(THE DATA begins)

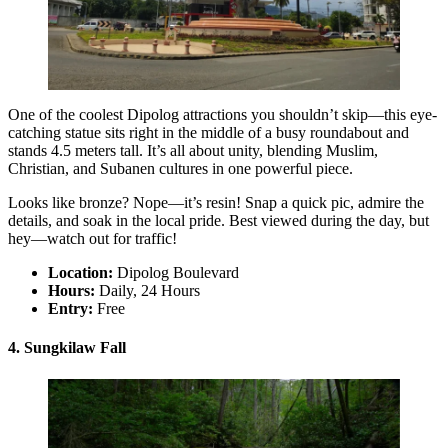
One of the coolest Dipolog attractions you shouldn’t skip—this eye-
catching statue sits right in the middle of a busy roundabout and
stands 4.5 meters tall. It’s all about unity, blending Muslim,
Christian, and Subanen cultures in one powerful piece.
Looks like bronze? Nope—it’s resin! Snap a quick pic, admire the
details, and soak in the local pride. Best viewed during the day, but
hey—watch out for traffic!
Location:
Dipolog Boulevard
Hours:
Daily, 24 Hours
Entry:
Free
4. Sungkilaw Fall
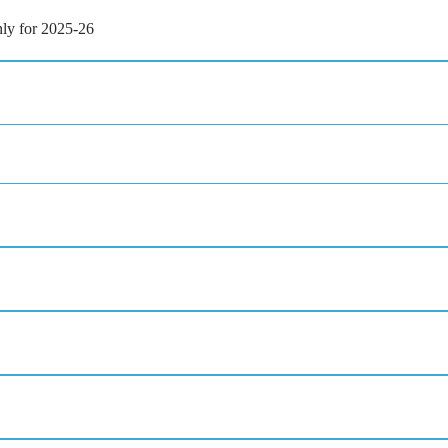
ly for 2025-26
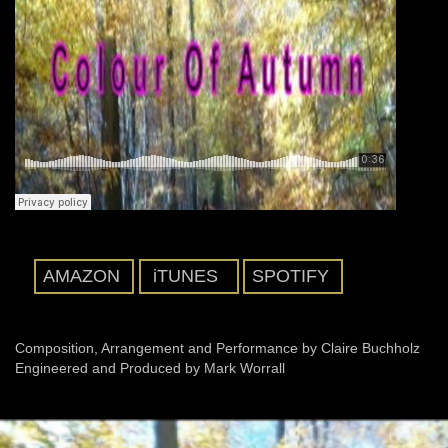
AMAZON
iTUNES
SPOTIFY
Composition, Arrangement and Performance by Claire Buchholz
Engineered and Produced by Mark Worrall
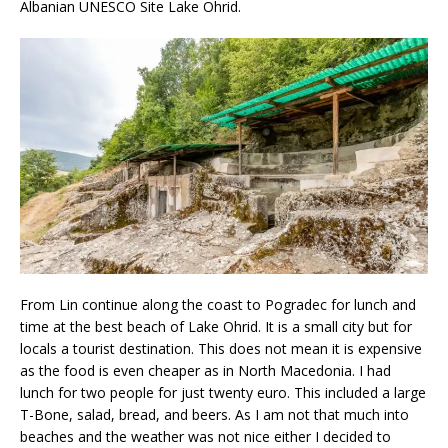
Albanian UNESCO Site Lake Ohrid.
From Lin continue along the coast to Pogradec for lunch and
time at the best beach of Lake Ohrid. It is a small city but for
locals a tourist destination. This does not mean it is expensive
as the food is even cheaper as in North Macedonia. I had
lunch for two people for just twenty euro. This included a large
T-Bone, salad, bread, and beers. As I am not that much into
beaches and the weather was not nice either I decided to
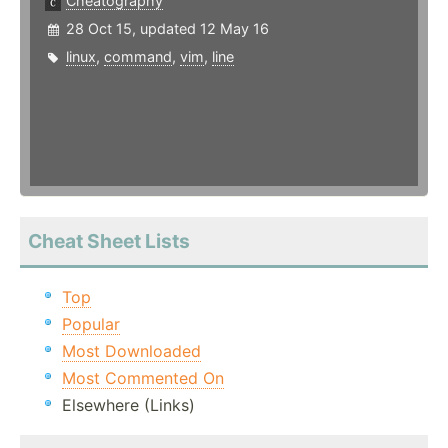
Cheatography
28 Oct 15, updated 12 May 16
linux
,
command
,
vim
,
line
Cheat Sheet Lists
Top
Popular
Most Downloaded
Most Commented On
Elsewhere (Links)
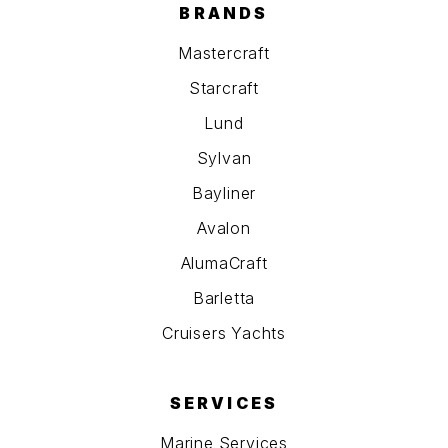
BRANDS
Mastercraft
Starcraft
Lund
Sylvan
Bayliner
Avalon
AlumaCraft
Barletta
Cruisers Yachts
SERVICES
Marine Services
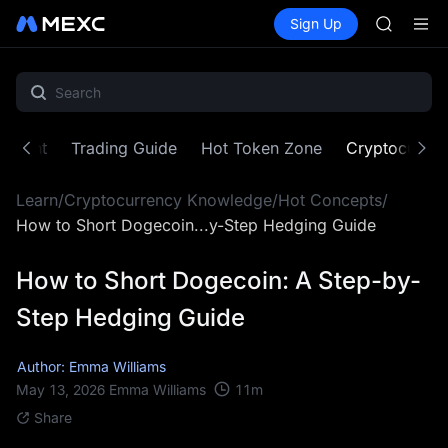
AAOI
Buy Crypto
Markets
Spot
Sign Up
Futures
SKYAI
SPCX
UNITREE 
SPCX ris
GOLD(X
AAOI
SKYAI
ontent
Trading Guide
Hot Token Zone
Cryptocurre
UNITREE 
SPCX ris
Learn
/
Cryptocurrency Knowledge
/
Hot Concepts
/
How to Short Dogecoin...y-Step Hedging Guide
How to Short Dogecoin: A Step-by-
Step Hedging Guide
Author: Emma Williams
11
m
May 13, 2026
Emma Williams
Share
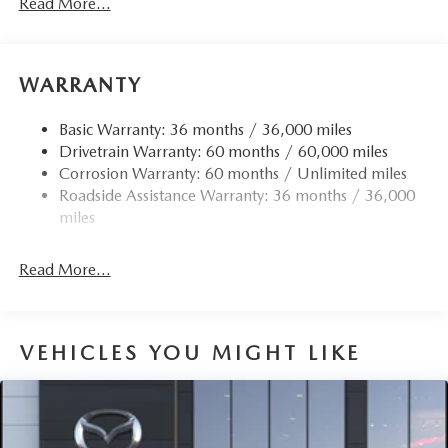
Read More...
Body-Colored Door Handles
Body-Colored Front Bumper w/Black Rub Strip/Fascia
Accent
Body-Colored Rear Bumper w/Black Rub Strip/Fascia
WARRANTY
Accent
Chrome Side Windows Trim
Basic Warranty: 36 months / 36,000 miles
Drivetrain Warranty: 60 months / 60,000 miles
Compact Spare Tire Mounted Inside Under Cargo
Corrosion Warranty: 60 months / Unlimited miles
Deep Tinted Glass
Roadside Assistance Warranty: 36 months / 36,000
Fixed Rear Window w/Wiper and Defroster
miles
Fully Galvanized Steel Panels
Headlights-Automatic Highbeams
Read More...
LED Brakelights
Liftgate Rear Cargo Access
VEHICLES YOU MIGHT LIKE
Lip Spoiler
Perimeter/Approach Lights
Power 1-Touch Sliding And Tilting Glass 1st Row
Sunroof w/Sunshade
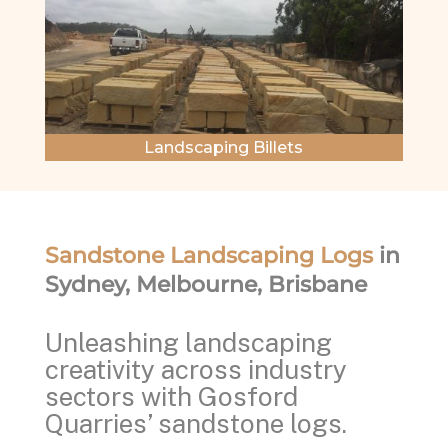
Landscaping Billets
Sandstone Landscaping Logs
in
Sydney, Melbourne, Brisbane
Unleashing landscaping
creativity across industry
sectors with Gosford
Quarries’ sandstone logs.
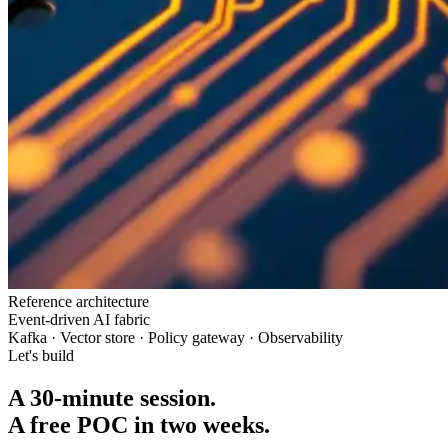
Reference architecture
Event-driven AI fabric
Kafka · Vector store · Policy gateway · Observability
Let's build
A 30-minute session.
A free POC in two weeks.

(THE DATA ends)
(THE DATA begins)

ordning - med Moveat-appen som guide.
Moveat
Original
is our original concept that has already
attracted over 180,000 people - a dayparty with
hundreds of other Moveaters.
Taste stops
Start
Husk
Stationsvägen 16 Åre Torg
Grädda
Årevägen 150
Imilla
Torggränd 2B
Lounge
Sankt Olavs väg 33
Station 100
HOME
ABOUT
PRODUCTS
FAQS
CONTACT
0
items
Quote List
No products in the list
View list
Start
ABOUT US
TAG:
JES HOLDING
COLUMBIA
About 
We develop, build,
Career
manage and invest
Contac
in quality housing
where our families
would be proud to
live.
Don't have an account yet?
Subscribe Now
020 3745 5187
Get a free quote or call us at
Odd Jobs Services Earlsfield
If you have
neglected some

(THE DATA ends)
(THE DATA begins)

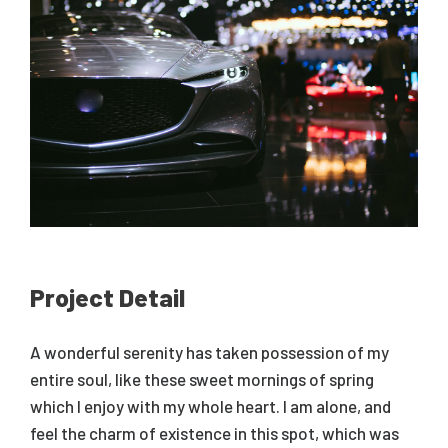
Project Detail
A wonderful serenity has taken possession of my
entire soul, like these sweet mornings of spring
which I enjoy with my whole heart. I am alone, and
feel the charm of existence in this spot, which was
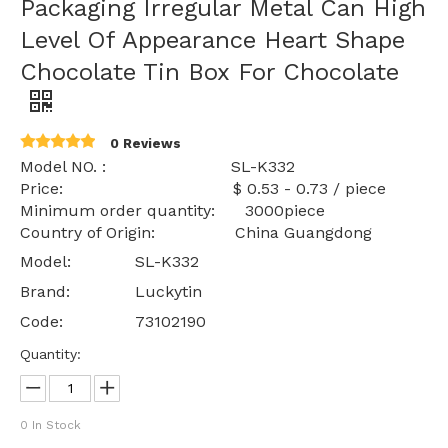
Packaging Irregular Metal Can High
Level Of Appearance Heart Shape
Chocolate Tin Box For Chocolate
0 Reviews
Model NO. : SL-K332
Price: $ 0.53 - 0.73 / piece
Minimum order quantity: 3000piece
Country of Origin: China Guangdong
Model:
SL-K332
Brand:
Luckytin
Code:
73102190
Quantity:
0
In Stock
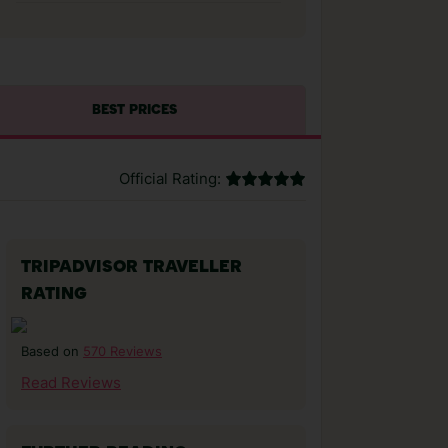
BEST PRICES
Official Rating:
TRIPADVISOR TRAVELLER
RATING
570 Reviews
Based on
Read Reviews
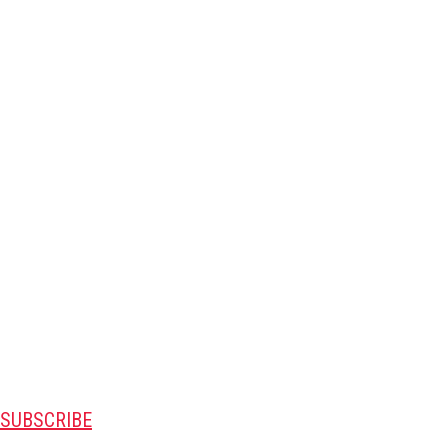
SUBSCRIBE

(THE DATA ends)

▸ **WHAT YOU HAVE TO DO**
What are the lines above that hold the string "Black"? Copy them.

▸ **WRITTEN SOLUTION**
Body-Colored Front Bumper w/Black Rub Strip/Fascia
Body-Colored Rear Bumper w/Black Rub Strip/Fascia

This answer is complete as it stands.